DATA SECTION: Begin
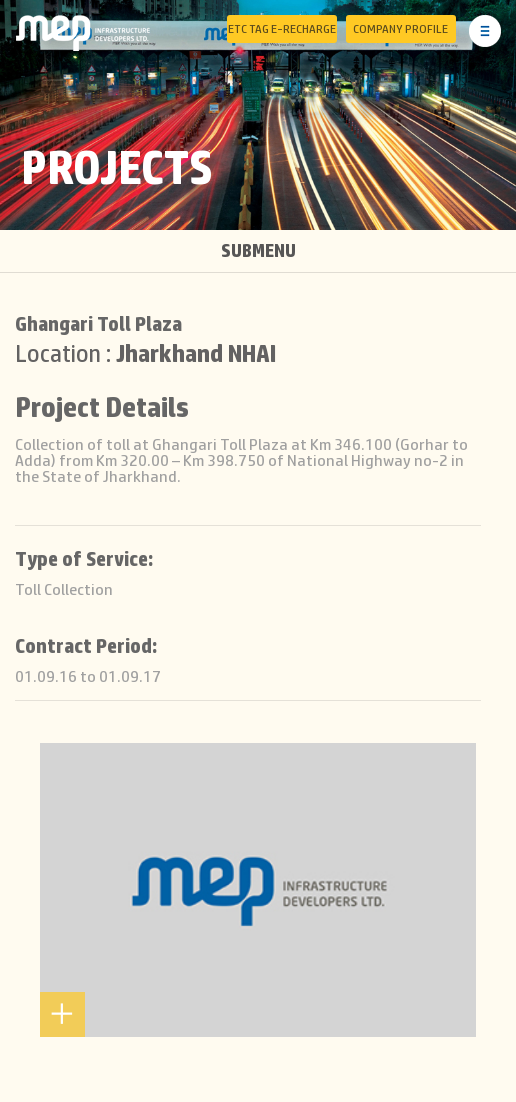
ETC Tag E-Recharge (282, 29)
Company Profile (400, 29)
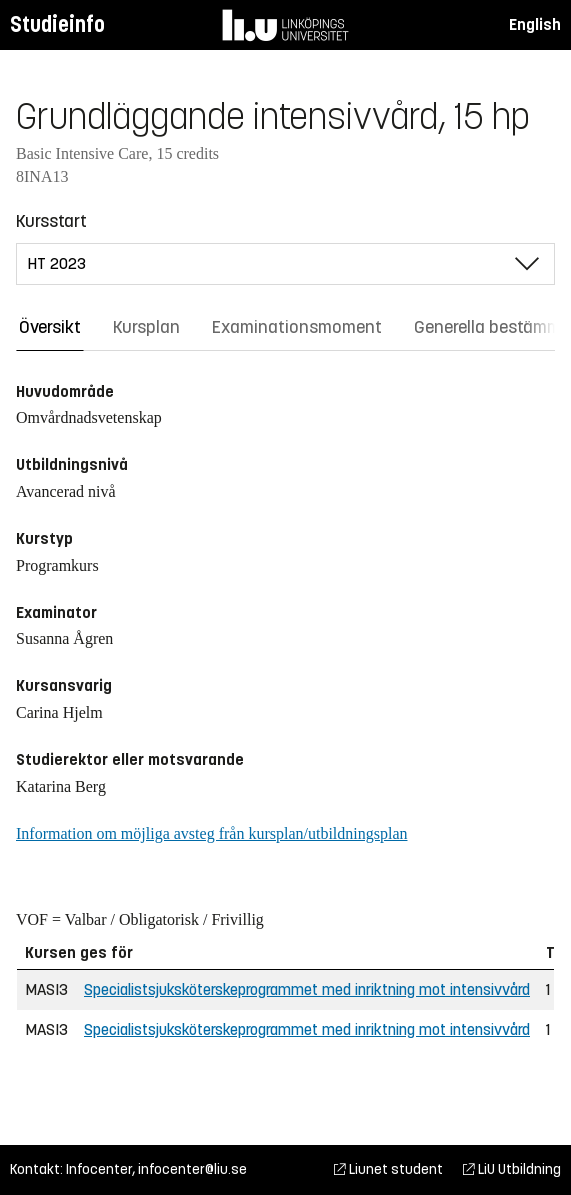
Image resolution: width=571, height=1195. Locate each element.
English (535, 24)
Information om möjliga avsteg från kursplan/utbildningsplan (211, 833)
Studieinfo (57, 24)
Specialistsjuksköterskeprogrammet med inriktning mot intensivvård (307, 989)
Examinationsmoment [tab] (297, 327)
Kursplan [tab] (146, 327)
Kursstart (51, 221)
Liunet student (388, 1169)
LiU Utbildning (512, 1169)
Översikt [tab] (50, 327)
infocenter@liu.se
DATA SECTION: End
DATA SECTION: Begin
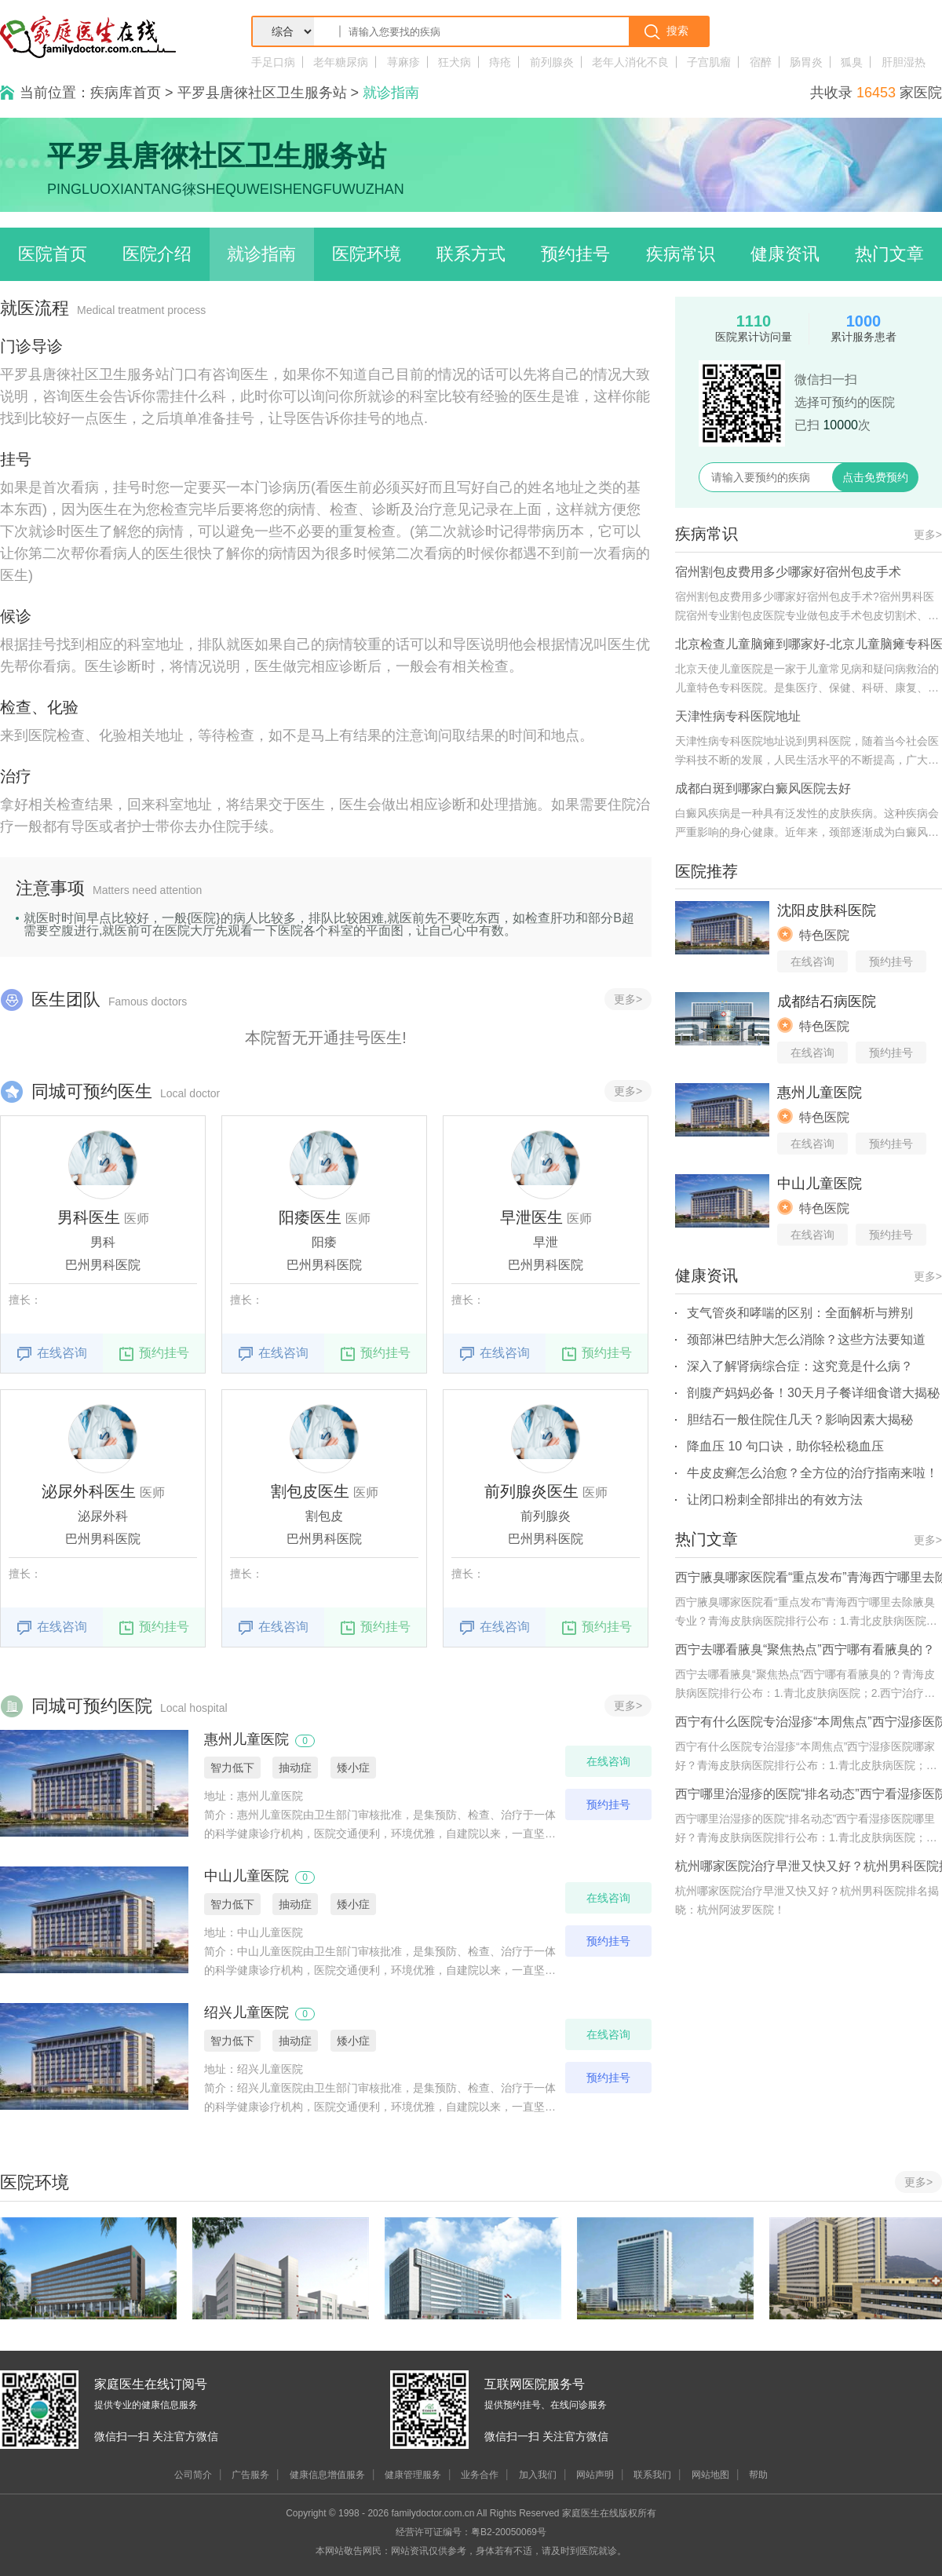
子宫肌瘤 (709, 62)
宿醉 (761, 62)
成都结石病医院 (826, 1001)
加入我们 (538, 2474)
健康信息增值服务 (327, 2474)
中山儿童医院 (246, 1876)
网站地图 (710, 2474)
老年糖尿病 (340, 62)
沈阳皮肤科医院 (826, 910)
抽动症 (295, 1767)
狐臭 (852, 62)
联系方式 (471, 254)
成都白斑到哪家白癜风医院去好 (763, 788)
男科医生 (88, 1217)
DATA SECTION: End
From the entries above, extract only the lines running from the one containing "Examinationsmoment [tab] (297, 327)" through the one containing "infocenter@liu.se", inclusive.

Examinationsmoment [tab] (297, 327)
Kursplan [tab] (146, 327)
Kursstart (51, 221)
Liunet student (388, 1169)
LiU Utbildning (512, 1169)
Översikt [tab] (50, 327)
infocenter@liu.se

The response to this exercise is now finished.